**Your goal:** Each line below needs to be duplicated without alteration.

**Information provided:**
--------------------

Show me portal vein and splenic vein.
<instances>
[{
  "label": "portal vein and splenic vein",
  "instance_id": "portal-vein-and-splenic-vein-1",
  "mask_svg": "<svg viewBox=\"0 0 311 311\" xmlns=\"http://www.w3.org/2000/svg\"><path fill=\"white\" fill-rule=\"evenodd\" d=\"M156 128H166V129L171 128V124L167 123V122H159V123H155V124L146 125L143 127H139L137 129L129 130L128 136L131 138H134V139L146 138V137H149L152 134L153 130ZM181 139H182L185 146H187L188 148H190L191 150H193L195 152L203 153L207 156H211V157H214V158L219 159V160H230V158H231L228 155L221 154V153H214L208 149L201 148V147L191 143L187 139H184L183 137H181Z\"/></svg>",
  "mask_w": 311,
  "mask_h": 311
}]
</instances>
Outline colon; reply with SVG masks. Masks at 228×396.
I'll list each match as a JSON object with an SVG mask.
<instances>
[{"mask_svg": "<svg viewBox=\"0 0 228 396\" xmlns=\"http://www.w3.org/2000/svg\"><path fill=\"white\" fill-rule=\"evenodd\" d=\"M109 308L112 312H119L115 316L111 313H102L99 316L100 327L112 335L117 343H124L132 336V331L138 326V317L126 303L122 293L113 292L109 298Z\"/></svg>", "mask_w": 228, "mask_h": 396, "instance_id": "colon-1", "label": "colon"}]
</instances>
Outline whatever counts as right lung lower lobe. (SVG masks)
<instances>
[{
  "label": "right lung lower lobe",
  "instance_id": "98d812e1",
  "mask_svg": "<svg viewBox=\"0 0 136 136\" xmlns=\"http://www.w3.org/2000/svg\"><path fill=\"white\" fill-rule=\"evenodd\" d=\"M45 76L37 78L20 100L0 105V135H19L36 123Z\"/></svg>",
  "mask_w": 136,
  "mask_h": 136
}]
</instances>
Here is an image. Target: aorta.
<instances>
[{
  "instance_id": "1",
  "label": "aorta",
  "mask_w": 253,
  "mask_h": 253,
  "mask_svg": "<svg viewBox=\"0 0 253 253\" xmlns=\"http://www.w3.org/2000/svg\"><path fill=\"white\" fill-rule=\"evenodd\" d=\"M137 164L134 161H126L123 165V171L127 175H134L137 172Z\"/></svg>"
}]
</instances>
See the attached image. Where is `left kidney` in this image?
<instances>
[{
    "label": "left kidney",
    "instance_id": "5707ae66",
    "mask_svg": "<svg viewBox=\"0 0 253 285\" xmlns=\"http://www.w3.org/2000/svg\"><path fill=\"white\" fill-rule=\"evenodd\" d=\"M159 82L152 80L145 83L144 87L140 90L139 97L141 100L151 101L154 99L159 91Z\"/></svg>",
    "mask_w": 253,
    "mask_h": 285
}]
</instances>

--------------------

**Task solution:**
Show me portal vein and splenic vein.
<instances>
[{
  "label": "portal vein and splenic vein",
  "instance_id": "portal-vein-and-splenic-vein-1",
  "mask_svg": "<svg viewBox=\"0 0 311 311\" xmlns=\"http://www.w3.org/2000/svg\"><path fill=\"white\" fill-rule=\"evenodd\" d=\"M156 128H166V129L171 128V124L167 123V122H159V123H155V124L146 125L143 127H139L137 129L129 130L128 136L131 138H134V139L146 138V137H149L152 134L153 130ZM181 139H182L185 146H187L188 148H190L191 150H193L195 152L203 153L207 156H211V157H214V158L219 159V160H230V158H231L228 155L221 154V153H214L208 149L201 148V147L191 143L187 139H184L183 137H181Z\"/></svg>",
  "mask_w": 311,
  "mask_h": 311
}]
</instances>
Outline colon; reply with SVG masks. Masks at 228×396.
I'll list each match as a JSON object with an SVG mask.
<instances>
[{"mask_svg": "<svg viewBox=\"0 0 228 396\" xmlns=\"http://www.w3.org/2000/svg\"><path fill=\"white\" fill-rule=\"evenodd\" d=\"M109 308L112 312H119L115 316L111 313H102L99 316L100 327L112 335L117 343H124L132 336V331L138 326V317L126 303L122 293L113 292L109 298Z\"/></svg>", "mask_w": 228, "mask_h": 396, "instance_id": "colon-1", "label": "colon"}]
</instances>
Outline whatever counts as right lung lower lobe. (SVG masks)
<instances>
[{
  "label": "right lung lower lobe",
  "instance_id": "98d812e1",
  "mask_svg": "<svg viewBox=\"0 0 136 136\" xmlns=\"http://www.w3.org/2000/svg\"><path fill=\"white\" fill-rule=\"evenodd\" d=\"M45 76L37 78L20 100L0 105V135H19L36 123Z\"/></svg>",
  "mask_w": 136,
  "mask_h": 136
}]
</instances>
Here is an image. Target: aorta.
<instances>
[{
  "instance_id": "1",
  "label": "aorta",
  "mask_w": 253,
  "mask_h": 253,
  "mask_svg": "<svg viewBox=\"0 0 253 253\" xmlns=\"http://www.w3.org/2000/svg\"><path fill=\"white\" fill-rule=\"evenodd\" d=\"M137 164L134 161H126L123 165V171L127 175H134L137 172Z\"/></svg>"
}]
</instances>
See the attached image. Where is `left kidney` in this image?
<instances>
[{
    "label": "left kidney",
    "instance_id": "5707ae66",
    "mask_svg": "<svg viewBox=\"0 0 253 285\" xmlns=\"http://www.w3.org/2000/svg\"><path fill=\"white\" fill-rule=\"evenodd\" d=\"M159 82L152 80L145 83L144 87L140 90L139 97L141 100L151 101L154 99L159 91Z\"/></svg>",
    "mask_w": 253,
    "mask_h": 285
}]
</instances>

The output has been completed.